Prove the following statement by contradiction:
For each two positive integers $x$ and $y$, $x^2-y^2 \neq 1$
Proof:
We use proof by contradiction.
1) Suppose $x^2-y^2 = 1$
2) Assuming $x,y\in\mathbb{Z^+}$, let $x = \frac { a }{ b }$ and let $y=\frac {c}{d}$ such that: $a,b,c,d \in\mathbb{Z}$ and $b \neq 0$, and $d \neq 0$
3) $$(\frac { a }{ b } )^{ 2 }-(\frac { c }{ d } )^{ 2 }=1\Rightarrow \frac { a^{ 2 } }{ b^{ 2 } } -\frac { c^{ 2 } }{ d^{ 2 } } =1\Rightarrow \frac { a^{ 2 }d^{ 2 }-b^{ 2 }c^{ 2 } }{ b^{ 2 }d^{ 2 } } =1$$
4) ...
I'm not sure if I approached this proof the right way, but I am not sure how to convince my reader that $\frac { a^{ 2 }d^{ 2 }-b^{ 2 }c^{ 2 } }{ b^{ 2 }d^{ 2 } } =1$ is a contradiction. I'm using MIT OCW to study discrete math and I read this in one of the chapters and am trying to adhere to some of the basic proof writing principles laid out in the text made available by MIT.

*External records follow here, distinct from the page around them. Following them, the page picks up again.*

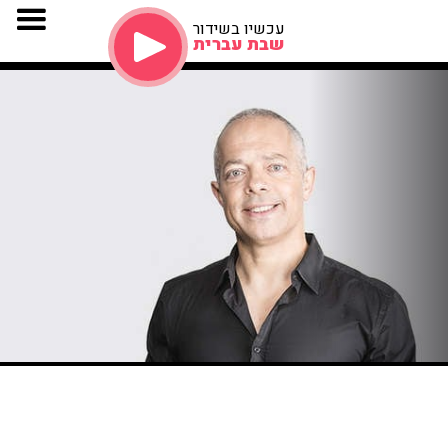
עכשיו בשידור
שבת עברית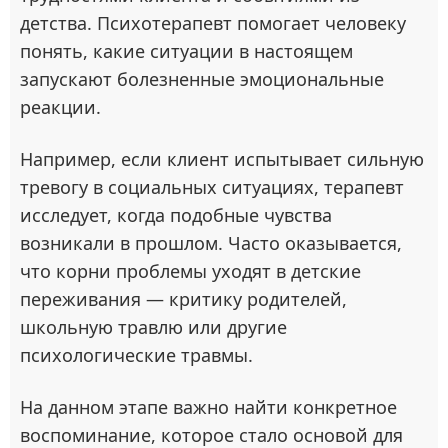
детства. Психотерапевт помогает человеку
понять, какие ситуации в настоящем
запускают болезненные эмоциональные
реакции.
Например, если клиент испытывает сильную
тревогу в социальных ситуациях, терапевт
исследует, когда подобные чувства
возникали в прошлом. Часто оказывается,
что корни проблемы уходят в детские
переживания — критику родителей,
школьную травлю или другие
психологические травмы.
На данном этапе важно найти конкретное
воспоминание, которое стало основой для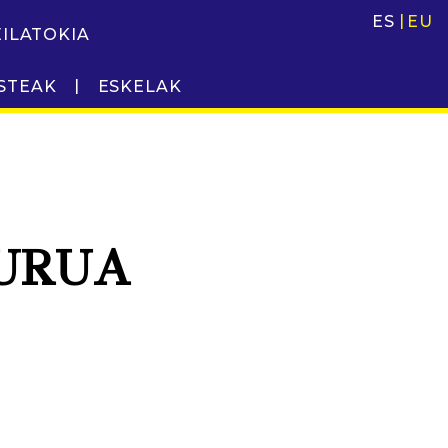
ES
EU
EILATOKIA
STEAK
ESKELAK
URUA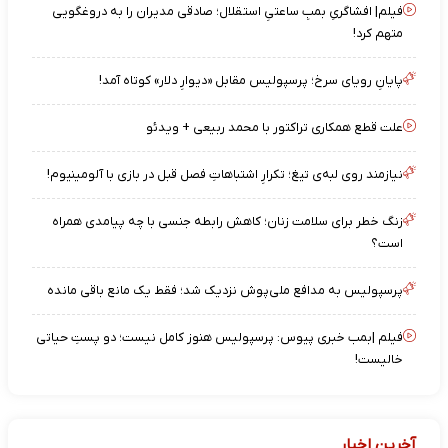
فیلم| افشاگریِ بمبِ ساعتیِ استقلال؛ صادقی مدیران را به دروغگویی
متهم کرد!
پایانِ رویای سرخ؛ پرسپولیس مقابل «دیوارِ دلار» کوتاه آمد!
علت قطع همکاری تراکتور با محمد ربیعی + ویدئو
نیازمند روی لبه‌ی تیغ؛ تکرارِ اشتباهاتِ فصل قبل در بازی با آلومینیوم!
زنگ خطر برای سلامت زنان؛ کاهش رابطه جنسی با چه پیامدی همراه
است؟
پرسپولیس به مدافع ملی‌پوش نزدیک شد؛ فقط یک مانع باقی مانده
فیلم |بمب خبری پیوس: پرسپولیس هنوز کامل نیست؛ دو پستِ حیاتی
خالیست!
آخرین اخبار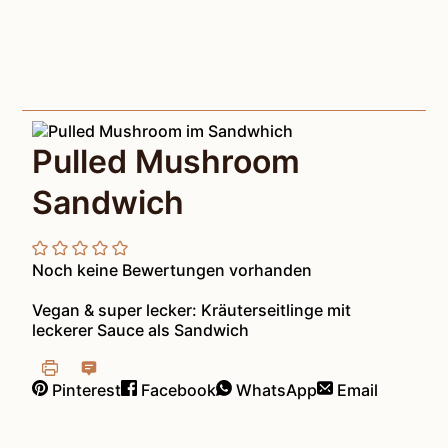
Pulled Mushroom
Sandwich
Noch keine Bewertungen vorhanden
Vegan & super lecker: Kräuterseitlinge mit
leckerer Sauce als Sandwich
Pinterest
Facebook
WhatsApp
Email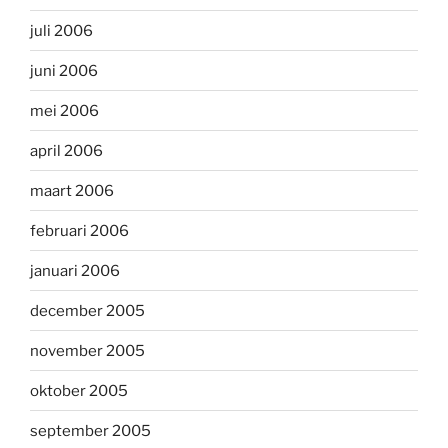
juli 2006
juni 2006
mei 2006
april 2006
maart 2006
februari 2006
januari 2006
december 2005
november 2005
oktober 2005
september 2005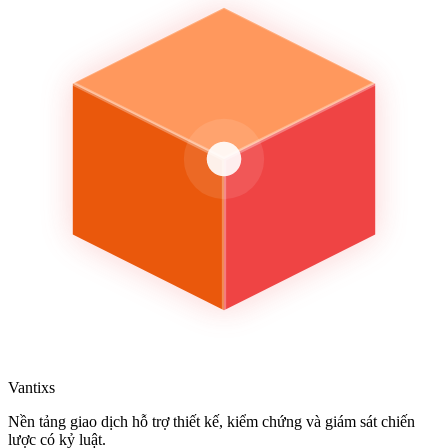
Vantixs
Nền tảng giao dịch hỗ trợ thiết kế, kiểm chứng và giám sát chiến
lược có kỷ luật.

Here is what it said: "Most especially, don’t use phrases like “clearly” or “obviously” in an attempt to bully the reader into accepting something you’re having trouble proving. Also, go on the alert whenever you see one of these phrases in someone else’s proof."
How do I avoid this in this proof?